Sex-offender notification system still under debate
Ward 3 Councilman Rich Russell said he gets several calls a year from city residents with questions and concerns about sex offenders.
Russell does his best to provide information, such as how they can go to the New York State Sex Offender Registry Web site — www.criminaljustice .state.ny.us/nsor — that provides data on registered sex offenders, including their addresses.
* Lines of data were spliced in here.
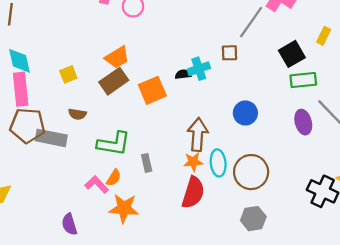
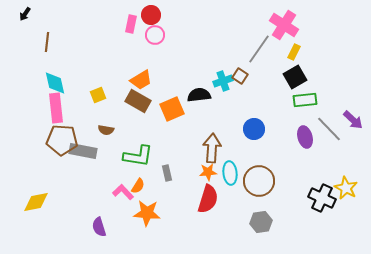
yellow rectangle: (324, 36) -> (294, 52), moved
brown square: (229, 53) -> (240, 76), turned 35
cyan cross: (199, 69) -> (223, 81), moved
black semicircle: (183, 74) -> (199, 95), size x1.6
brown rectangle: (114, 81) -> (138, 101), turned 65

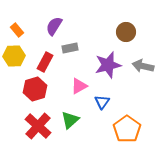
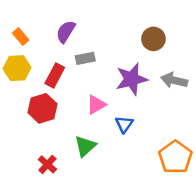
red cross: (38, 126) -> (47, 164), moved, size x0.6
orange pentagon: (127, 129) -> (175, 157), moved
And when he learned the Ontario County Sheriff’s Office wants to implement an enhanced notification system that would provide citizens with automatic e-mails and other alerts about offenders, he was thrilled.
“It’s a real public safety issue,” said Russell.
“Real time, deliverable information that tracks sex offender movements to specific neighborhoods far surpasses inefficient, haphazard Internet searches,” Russell and Ward 2 Councilman Val Fenti said in a letter to the Messenger, urging the county Board of Supervisors to pursue an $8,000 state grant to implement the system.
The $7,500 the county would spend per year to maintain the system is worth it, Russell said Monday. Navigating the state Web site takes time and a certain amount of computer savvy, he added. With the notification system, citizens could get the information “in real time, not surf time.”
The system would pertain to registered Level 2 and Level 3 sex offenders, the medium and highest risk offenders. Sheriff Phil Povero said nearby counties — including Livingston and Cayuga — already use the system that makes the notification process “more efficient and timely.”
According to the state registry, Ontario County has 53 Level 3 and 73 Level 2 registered sex offenders. Povero said his office currently spends “several hours a week” notifying dozens of entities, including schools, day-care centers, municipalities and community groups about offenders in their neighborhoods.
The process of keeping up with notifications, provided through both e-mail and regular mail, can be daunting, Povero said. With sex offenders often changing address, it makes for a labor-intensive process, he added, citing a case of one offender “who moved four times in one month.”
Even so, the question of whether the county should apply for the $8,000 grant to implement the system — setting the stage for county tax dollars to continue funding the program — became a topic of debate earlier this month. And the issue wasn’t just money.
“We can cancel the program any time,” said Supervisor Mary Green, R-Hopewell, chairwoman of the county Public Safety Committee.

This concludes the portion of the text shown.